When applying this technology to objective screen time measurement, participants may be apprehensive about researchers tracking mobile device usage data. However, there are practices in place to reduce concerns with tracking technology. Specifically with the passive-sensing application Chronicle, data are not associated with IP addresses or phone numbers and only indicate the type of application used (e.g., educational, social media), not the information on websites visited or the content of messages and emails. Parents are comfortable with using passive sensing technology when participating in a research study, as indicated by a feasibility study reporting no dropouts due to privacy concerns in using this technology [171]. While passive sensing applications have been shown to be accepted for use by families, future research can examine the extent to which families are comfortable with sensor tracking technology (e.g., accelerometer, gyroscope, touch) continuously monitoring user behavior on shared mobile devices. Prior to employing this technology in screen time measurement on a large scale, a necessary first step is to determine the feasibility and acceptability of this technology for families participating in research.

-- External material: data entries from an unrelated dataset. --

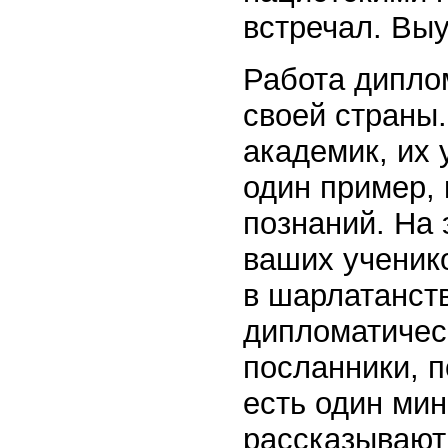
встречал. Выу
Работа дипло
своей страны.
академик, их
один пример,
познаний. На 
ваших ученик
в шарлатанств
дипломатическ
посланники, п
есть один мин
рассказывают 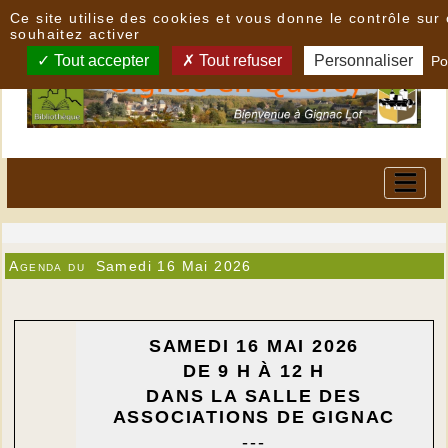
Panneau de gestion des cookies
Ce site utilise des cookies et vous donne le contrôle su
souhaitez activer
Tout accepter
Tout refuser
Personnaliser
Po
Agenda du
Samedi 16 Mai 2026
SAMEDI 16 MAI 2026
DE 9 H À 12 H
DANS LA SALLE DES
ASSOCIATIONS DE GIGNAC
---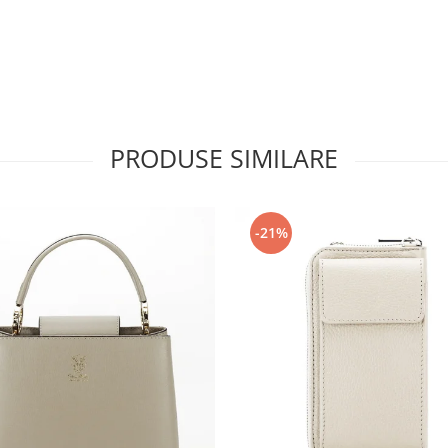
PRODUSE SIMILARE
-21%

Additionally, research using this technology to measure screen time should consider the storage and battery life concerns inherent to using mobile device usage data. The computational burden of running applications to track sensor data may impact the feasibility of longitudinally monitoring screen time behavior in children [30]. Selecting the appropriate sensor tracking application and sampling frequency to use, as well as only recording sensor data when the device is unlocked must be a priority for researchers using behavioral biometric technology for screen time research [159].

Lastly, within the field of behavioral biometric authentication, there is a necessity to standardize the terminology used to describe various elements of behavioral biometrics. The lack of uniform language needs to be addressed to apply this technology on a larger scale. A way in which the field of behavioral biometrics can move towards more cohesive language is by adopting best-practice guidelines for reporting performance metrics, similar to the fields of physical activity measurement [172] and sleep measurement [173].

The present review has several strengths, including a comprehensive review of the current state of behavioral biometric authentication. This provided an updated evaluation of the most highly used behavioral biometric methods, data streams, and model evaluation metrics. The current review is limited by the low quality of the included studies and the lack of consistency in the terminology used across studies. Given the lack of standardization in model evaluation metrics, we were unable to sum results across studies and use meta-analytic methods to evaluate the overall efficacy of behavioral biometrics in identifying the user of a device. Furthermore, a limitation of the current review is the narrow focus on behavioral biometrics (touch, accelerometry, behavioral profiling) and not including studies on physiological biometrics. While physiological biometrics presents an important tool in authentication, these sensors (e.g., camera, video) are not freely available and feasible to use in public health research. Despite these limitations, behavioral biometric technology highlights a window of opportunity, as it shows the initial potential to harness sensor data to identify the user of a device. This review can inform future research applying behavioral biometric technology to contexts outside of cybersecurity and to address the limitations of objective measures of screen time.